There is evidence that people who value happiness, people who are focused on being happy, and who set happiness as a goal for themselves actually become less happy over time. Happiness, we’ve found, is the byproduct of pursuing things that have intrinsic value to us. In other words, when you do something you love, that’s when you’ll feel happy. To set a goal around “happiness” is antithetical to finding it.

Q: So, you’d say “emotional agility” is an alternative to that positive thinking model?

David: Every day we have thousands and thousands and thousands of internal thoughts, emotions, stories and experiences. Emotional agility builds our capacity to engage our inner world in a way that is courageous, curious and compassionate. Whereas positive thinking and avoidance have overemphasized the role of our thoughts, emotional agility is a skill set that builds on our ability to face our emotions, label them, understand them and then choose to move forward deliberately. It is the ability to recognize when you’re feeling stressed, be able to step out of your stress, and then decide how to act in a way that is congruent with your personal values and aligned with your goals.

Q: You lay out a four-pronged path to emotional agility, could you take us through each step?

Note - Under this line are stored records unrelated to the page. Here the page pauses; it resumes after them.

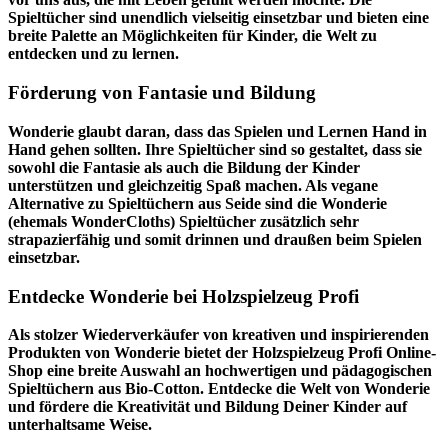
Spieltücher sind unendlich vielseitig einsetzbar und bieten eine
breite Palette an Möglichkeiten für Kinder, die Welt zu
entdecken und zu lernen.
Förderung von Fantasie und Bildung
Wonderie glaubt daran, dass das Spielen und Lernen Hand in
Hand gehen sollten. Ihre Spieltücher sind so gestaltet, dass sie
sowohl die Fantasie als auch die Bildung der Kinder
unterstützen und gleichzeitig Spaß machen. Als vegane
Alternative zu Spieltüchern aus Seide sind die Wonderie
(ehemals WonderCloths) Spieltücher zusätzlich sehr
strapazierfähig und somit drinnen und draußen beim Spielen
einsetzbar.
Entdecke Wonderie bei Holzspielzeug Profi
Als stolzer Wiederverkäufer von kreativen und inspirierenden
Produkten von Wonderie bietet der
Holzspielzeug Profi
Online-
Shop eine breite Auswahl an hochwertigen und pädagogischen
Spieltüchern aus Bio-Cotton. Entdecke die Welt von Wonderie
und fördere die Kreativität und Bildung Deiner Kinder auf
unterhaltsame Weise.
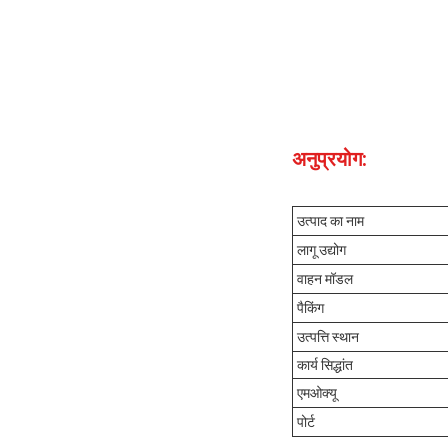
अनुप्रयोग:
उत्पाद का नाम
लागू उद्योग
वाहन मॉडल
पैकिंग
उत्पत्ति स्थान
कार्य सिद्धांत
एमओक्यू
पोर्ट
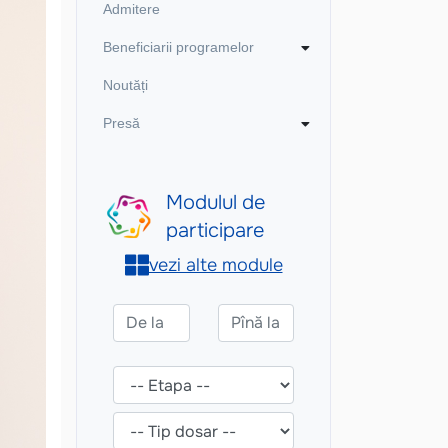
Admitere
Beneficiarii programelor
Noutăți
Presă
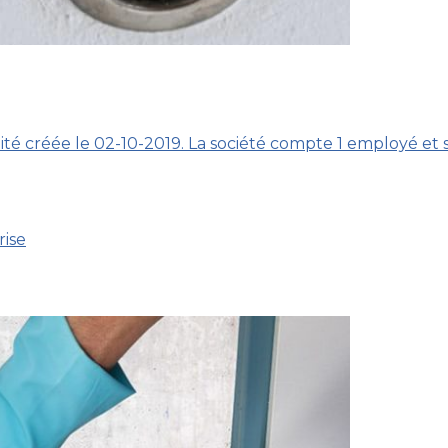
té créée le 02-10-2019. La société compte 1 employé et s
rise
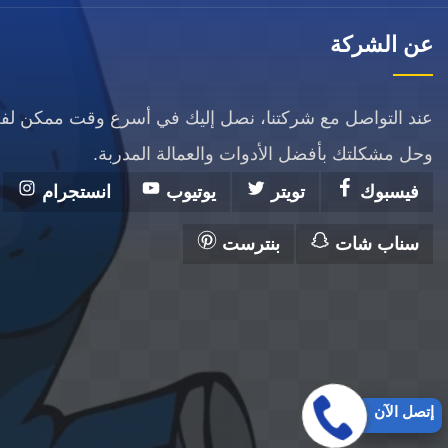
عن الشركة
عند التواصل مع شركتنا، نصل إليك في أسرع وقت ممكن ل
وحل مشكلتك بأفضل الأدوات والعمالة المدربة.
فيسبوك
تويتر
يوتيوب
انستجرام
سناب شات
بنترست
إتصل الآن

David: Showing up: The first part of emotional agility is “showing up” to your emotions or facing your emotions. One of the most important parts to being a healthy and whole person is to understand that life is as beautiful as it is fragile and varied. We don’t need to be dominated by one emotion or by a struggle with our emotions. We are big enough to contain all of our emotions. “Showing up” means you drop any struggle with yourself about whether your feelings are right or wrong or if you should or shouldn’t feel a certain way.

Stepping out: The next part is called “stepping out,” a mindfulness practice would fall under this section. “Stepping out” is when we experience thoughts and emotions, we create space between ourselves and the emotion. It is that part of ourselves that is wise enough to know that when you have a thought or feeling, it doesn’t mean it is right, and it doesn’t mean you have to act on it. It’s just what you’re feeling.

Walking your why: The third step is “walking your why.” So you’ve shown up to your emotion and created the space, but what choice do you make within that space? Before you can do anything, you have to “know your why,” or know your values. This step is about identifying the beliefs and behaviors that are important to you and then acting.

Moving on: Then, finally, “moving on” and really that is about cultivating effective habits that are congruent with your values and creating want-to goals. A want-to goal is a change that is driven by your values, as opposed to a have-to goal that is externally imposed. If you’re trying to lose weight, for example, you might feel like you have to lose weight because your doctor tells you that you must or out of a sense of shame. What the research has shown is if you feel like you have to lose weight, you’ll see a piece of cake differently. Your sense of temptation will be ramped up.

A want-to goal, however, is deeply connected to what’s important to you. You want to lose weight because you want to be healthy and see your children grow. What we know is when you have a want-to goal, then your sense of physical temptation goes down. It is critical that our goals are aligned with our values in order for us to make real change in our lives.